Toutefois, les lettres traduisent le “vécu de la culture” qui comprend à la fois les pratiques sociales intégrées par les épistoliers et les mythes familiaux et amicaux traduits par les usages épistolaires. En guise de définition, nous emprunterons encore une formule à Dauphin et al. : ‘“[O]n peut dire que la pratique épistolaire ordinaire intègre et adapte les habitudes gestuelles, affectives, mentales et les modèles d’écriture qui règlent les relations sociales dans un contexte historique particulier”’ (1995 : 25).

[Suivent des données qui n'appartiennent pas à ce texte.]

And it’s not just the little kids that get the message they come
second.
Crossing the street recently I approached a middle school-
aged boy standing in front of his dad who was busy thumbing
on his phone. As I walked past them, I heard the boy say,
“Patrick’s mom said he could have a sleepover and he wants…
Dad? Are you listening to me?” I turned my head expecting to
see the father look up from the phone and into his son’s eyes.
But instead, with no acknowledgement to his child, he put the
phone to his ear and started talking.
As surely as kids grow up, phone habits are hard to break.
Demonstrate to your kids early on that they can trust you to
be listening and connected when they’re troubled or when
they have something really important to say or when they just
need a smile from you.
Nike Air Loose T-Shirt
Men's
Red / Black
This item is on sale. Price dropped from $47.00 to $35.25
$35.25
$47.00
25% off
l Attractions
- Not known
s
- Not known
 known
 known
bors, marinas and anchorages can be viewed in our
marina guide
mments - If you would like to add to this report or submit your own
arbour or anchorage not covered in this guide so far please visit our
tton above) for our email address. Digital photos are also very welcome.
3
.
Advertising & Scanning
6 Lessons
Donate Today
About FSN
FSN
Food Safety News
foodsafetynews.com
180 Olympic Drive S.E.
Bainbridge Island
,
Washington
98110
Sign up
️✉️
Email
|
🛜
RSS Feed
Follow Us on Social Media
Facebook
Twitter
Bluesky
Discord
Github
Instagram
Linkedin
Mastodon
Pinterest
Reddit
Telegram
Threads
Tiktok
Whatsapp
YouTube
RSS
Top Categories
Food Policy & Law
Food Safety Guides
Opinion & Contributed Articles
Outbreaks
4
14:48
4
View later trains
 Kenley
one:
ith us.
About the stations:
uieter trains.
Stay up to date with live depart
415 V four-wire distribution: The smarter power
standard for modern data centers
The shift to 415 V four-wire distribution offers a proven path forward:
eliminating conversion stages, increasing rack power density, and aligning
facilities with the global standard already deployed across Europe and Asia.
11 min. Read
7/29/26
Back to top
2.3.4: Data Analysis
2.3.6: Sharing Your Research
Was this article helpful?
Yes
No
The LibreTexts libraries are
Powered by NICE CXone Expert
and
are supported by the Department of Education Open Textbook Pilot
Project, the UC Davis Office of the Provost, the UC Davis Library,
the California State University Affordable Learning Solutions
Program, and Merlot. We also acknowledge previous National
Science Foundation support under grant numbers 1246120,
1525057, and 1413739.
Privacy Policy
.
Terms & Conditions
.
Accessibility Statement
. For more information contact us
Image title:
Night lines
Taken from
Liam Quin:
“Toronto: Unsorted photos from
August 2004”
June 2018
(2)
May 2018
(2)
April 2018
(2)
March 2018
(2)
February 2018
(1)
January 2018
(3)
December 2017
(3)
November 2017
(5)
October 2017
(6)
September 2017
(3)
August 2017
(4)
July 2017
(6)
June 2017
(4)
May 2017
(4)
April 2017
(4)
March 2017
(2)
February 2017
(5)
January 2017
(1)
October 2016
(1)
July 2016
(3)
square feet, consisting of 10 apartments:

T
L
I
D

Nous nous attacherons à trouver dans les pratiques épistolaires l’affirmation identitaire de personnes certes ordinaires, dans la quotidienneté de leurs gestes et de leurs sentiments.

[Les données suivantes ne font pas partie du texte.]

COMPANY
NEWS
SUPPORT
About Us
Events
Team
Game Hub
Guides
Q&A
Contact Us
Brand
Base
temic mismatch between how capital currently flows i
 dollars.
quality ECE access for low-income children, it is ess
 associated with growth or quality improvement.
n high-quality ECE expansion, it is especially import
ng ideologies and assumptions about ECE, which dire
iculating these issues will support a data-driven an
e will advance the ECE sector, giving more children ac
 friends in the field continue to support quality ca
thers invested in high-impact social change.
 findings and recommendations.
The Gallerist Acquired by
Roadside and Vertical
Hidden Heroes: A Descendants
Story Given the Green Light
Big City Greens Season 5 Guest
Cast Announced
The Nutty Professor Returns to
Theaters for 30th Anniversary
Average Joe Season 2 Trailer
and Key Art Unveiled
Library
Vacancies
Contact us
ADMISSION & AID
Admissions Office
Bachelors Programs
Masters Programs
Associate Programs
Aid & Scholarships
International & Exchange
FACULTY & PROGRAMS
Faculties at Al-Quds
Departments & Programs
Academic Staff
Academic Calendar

Les lettres, détentrices d’une “vérité” individuelle, comprennent dans leur énonciation des bribes de la culture dans laquelle on les écrit : elles sont l’expression tangible de tranches de vie et non de simples archives d’histoire. Si Andrew Jackson n’est pas contenu entièrement dans sa correspondance — comment réduire la complexité d’un homme à un tas de papiers ? — ses lettres témoignent, au sens actif, d’une vie dont les rapports au monde, et singulièrement à ses proches, constituent le terreau même de son activité et de lui-même. L'écriture épistolaire ne constitue pas un acte en soi, mais elle est l’expression très personnelle d'une prise de position dans le monde, d’une familiarité avec lui, une prise de parole qui révèle, à lui comme à nous, la conscience de l’homme privé.

Notes
4.

C’est de la théorie formulée par P. Ricoeur (1990) que s’inspirent ces remarques.

5.

Sa prolixité épistolaire était due aux moyens de communication limités de l'époque. Aujourd'hui, Andrew Jackson aurait un téléphone cellulaire et un fax.

6.

Les faits sont capitaux dans la vision historique d’Andrew Jackson. Il pense que de l’exactitude de leur témoignage et de leur transcription dépend sa gloire posthume. C’est dans cette optique que nous adoptons un style plutôt narratif qui prend en compte l’intérêt de Jackson pour le récit. Car, le récit chez Jackson tend à substituer ses schémas narratifs au réel des situations décrites. Dans son désir de relater les faits uniquement, Jackson opère une distortion narrative qui éloigne de la fidélité au réel. L’histoire est souvent la somme d’anecdotes qui construisent une toile impressionniste de vues dont la variété des angles crée une complexité qui aspire à être le plus proche possible de la réalité qu’elle veut ressaisir et transmettre (Je remercie le professeur Granger pour m’avoir aidé à mettre l’accent sur ce point).